The Trump administration touched off another ugly and avoidable fight this week, announcing that for the first time in 70 years, the decennial census will include a question about citizenship status. It didn't take long before opponents of the policy filed lawsuits.
But it also didn't take long for the White House to start lying about the move. Press Secretary Sarah Huckabee Sanders told reporters yesterday, for example, "This is a question that's been included in every census since 1965." An NPR fact-check soon followed, and not surprisingly, Sanders' claim isn't even close to being true. (The first hint something was amiss: there was no decennial census in 1965.)

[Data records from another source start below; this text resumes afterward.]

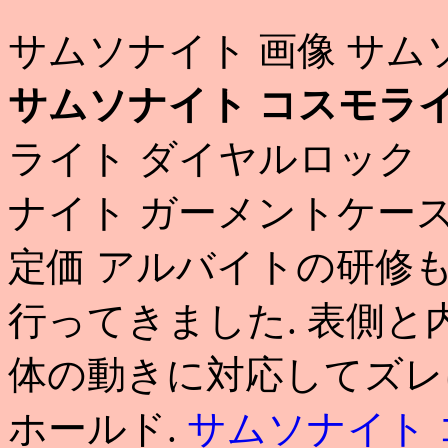
サムソナイト 画像 サム
サムソナイト コスモライ
ライト ダイヤルロック 
ナイト ガーメントケー
定価 アルバイトの研修
行ってきました. 表側
体の動きに対応してズレ
ホールド.
サムソナイト 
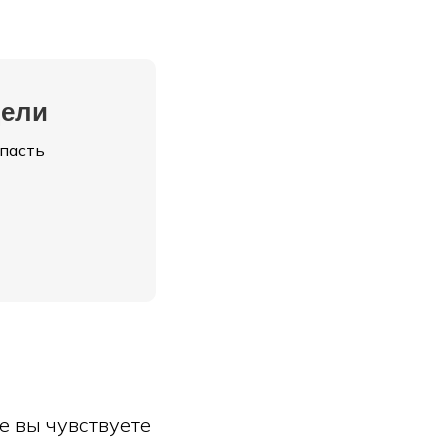
дели
опасть
е вы чувствуете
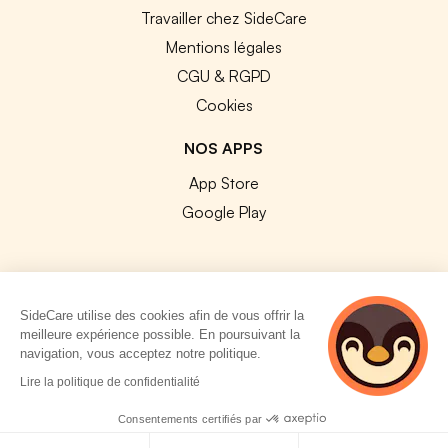
Travailler chez SideCare
Mentions légales
CGU & RGPD
Cookies
NOS APPS
App Store
Google Play
SideCare utilise des cookies afin de vous offrir la
© 2026 SideCare. Tous droits réservés.
meilleure expérience possible. En poursuivant la
navigation, vous acceptez notre politique.
4 personnes
Lire la politique de confidentialité
consultent
actuellement cette
Consentements certifiés par
page
Politique de cookies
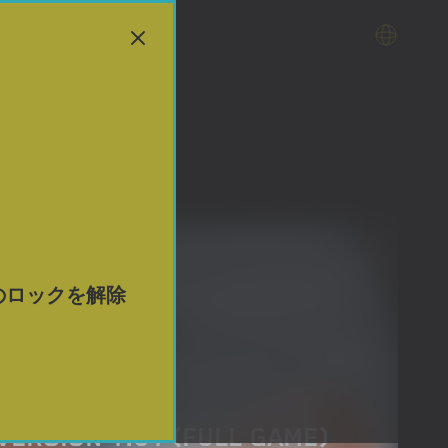
のロックを解除
 VERSION 1.01 (FULL GAME)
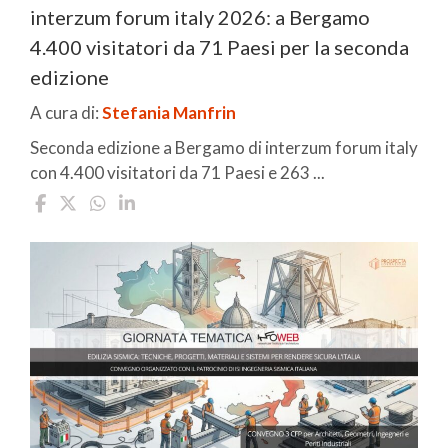
interzum forum italy 2026: a Bergamo
4.400 visitatori da 71 Paesi per la seconda
edizione
A cura di:
Stefania Manfrin
Seconda edizione a Bergamo di interzum forum italy
con 4.400 visitatori da 71 Paesi e 263 ...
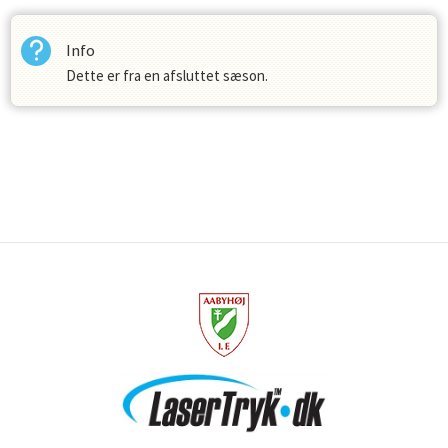
Info
Dette er fra en afsluttet sæson.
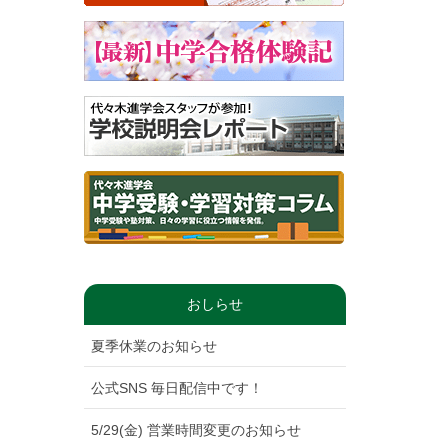
おしらせ
夏季休業のお知らせ
公式SNS 毎日配信中です！
5/29(金) 営業時間変更のお知らせ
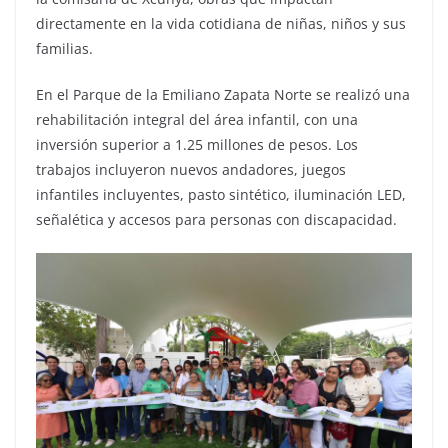
directamente en la vida cotidiana de niñas, niños y sus
familias.
En el Parque de la Emiliano Zapata Norte se realizó una
rehabilitación integral del área infantil, con una
inversión superior a 1.25 millones de pesos. Los
trabajos incluyeron nuevos andadores, juegos
infantiles incluyentes, pasto sintético, iluminación LED,
señalética y accesos para personas con discapacidad.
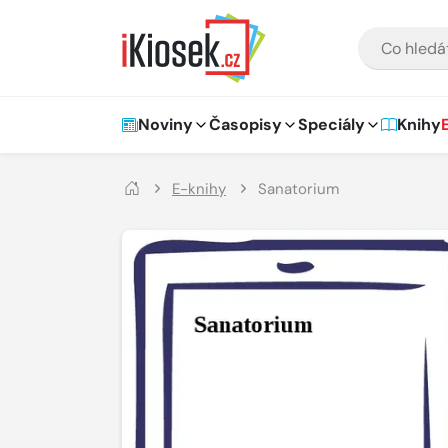
Přejít na hlavní obsah
VYHLEDÁVÁNÍ
Hlavní navigace
Noviny
Časopisy
Speciály
Knihy
E-knihy
Sanatorium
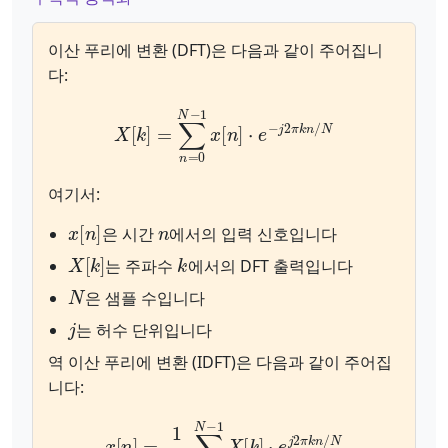
이산 푸리에 변환 (DFT)은 다음과 같이 주어집니
다:
X
[
k
]
=
∑
n
=
0
N
−
1
x
[
n
]
⋅
e
−
j
2
π
k
n
/
N
여기서:
x
[
n
]
n
은 시간
에서의 입력 신호입니다
X
[
k
]
k
는 주파수
에서의 DFT 출력입니다
N
은 샘플 수입니다
j
는 허수 단위입니다
역 이산 푸리에 변환 (IDFT)은 다음과 같이 주어집
니다:
x
[
n
]
=
1
N
∑
k
=
0
N
−
1
X
[
k
]
⋅
e
j
2
π
k
n
/
N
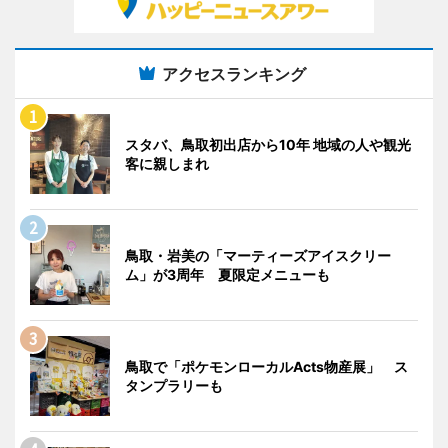
アクセスランキング
スタバ、鳥取初出店から10年 地域の人や観光
客に親しまれ
鳥取・岩美の「マーティーズアイスクリー
ム」が3周年 夏限定メニューも
鳥取で「ポケモンローカルActs物産展」 ス
タンプラリーも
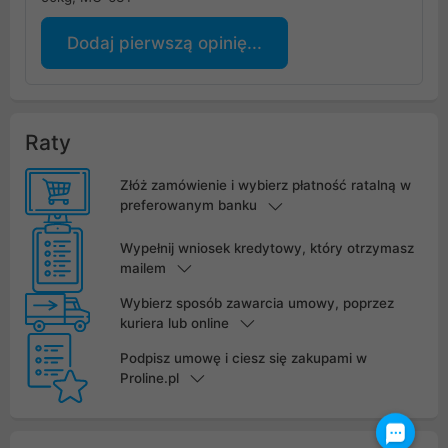
Dodaj pierwszą opinię...
Raty
Złóż zamówienie i wybierz płatność ratalną w
preferowanym banku
Wypełnij wniosek kredytowy, który otrzymasz
mailem
Wybierz sposób zawarcia umowy, poprzez
kuriera lub online
Podpisz umowę i ciesz się zakupami w
Proline.pl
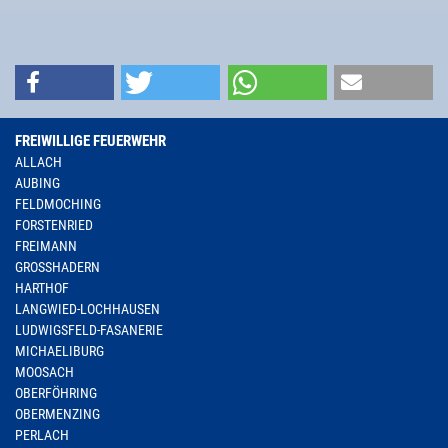
FREIWILLIGE FEUERWEHR
ALLACH
AUBING
FELDMOCHING
FORSTENRIED
FREIMANN
GROSSHADERN
HARTHOF
LANGWIED-LOCHHAUSEN
LUDWIGSFELD-FASANERIE
MICHAELIBURG
MOOSACH
OBERFÖHRING
OBERMENZING
PERLACH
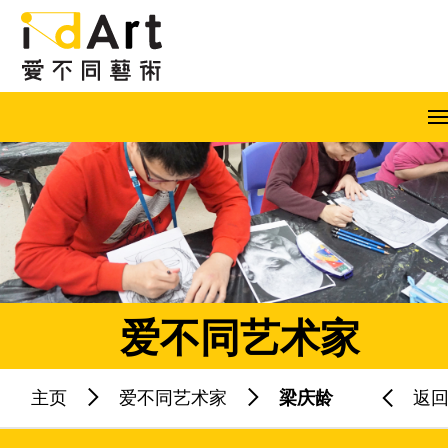
跳到内容（按回车键）
A
A
A
EN
繁
简
爱不同艺术家
主页
爱不同艺术家
梁庆龄
返
热门关键字：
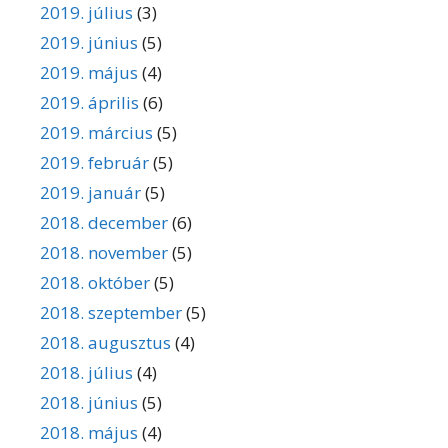
2019. július
(3)
2019. június
(5)
2019. május
(4)
2019. április
(6)
2019. március
(5)
2019. február
(5)
2019. január
(5)
2018. december
(6)
2018. november
(5)
2018. október
(5)
2018. szeptember
(5)
2018. augusztus
(4)
2018. július
(4)
2018. június
(5)
2018. május
(4)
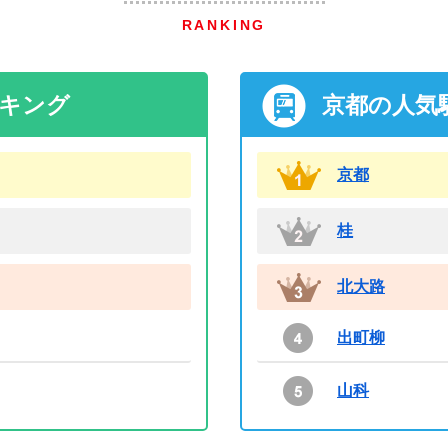
RANKING
ンキング
京都の人気
京都
桂
北大路
出町柳
山科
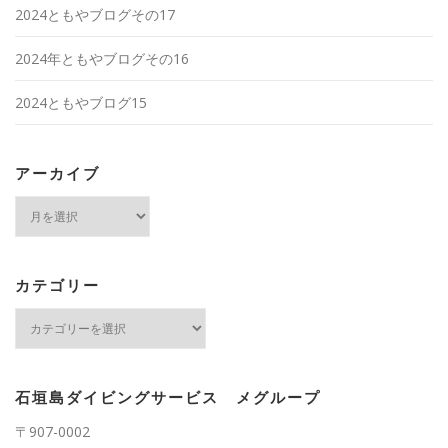
2024ともやブログその17
2024年ともやブログその16
2024ともやブログ15
アーカイブ
ア
ー
カ
イ
ブ
カテゴリー
カ
テ
ゴ
リ
ー
石垣島ダイビングサービス メグループ
〒907-0002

Perhaps the press secretary would've been better able to answer questions about the administration's approach to the census if she'd consulted with experts -- though in this case, Team Trump clearly doesn't have any use for expertise. TPM reported this morning:
Secretary of Commerce Wilbur Ross’ decision Monday to add a controversial question on citizenship to the 2020 census came in the face of opposition from career officials at the Census Bureau who fear it will depress response rates, especially from immigrants.Two people with knowledge of the deliberations said career leaders in the Census Bureau, which is part of the Commerce Department, had scrambled to come up with alternatives to adding the question. Those efforts were unsuccessful.
This dovetails nicely with a report yesterday from the Washington Post's Greg Sargent, who highlighted "a letter from former directors of the U.S. Census Bureau, under both Republican and Democratic administrations, which argues that adding the [citizenship] question now would be 'highly risky,' could have 'unexpected' consequences and will 'considerably increase the risks' of an inaccurate count."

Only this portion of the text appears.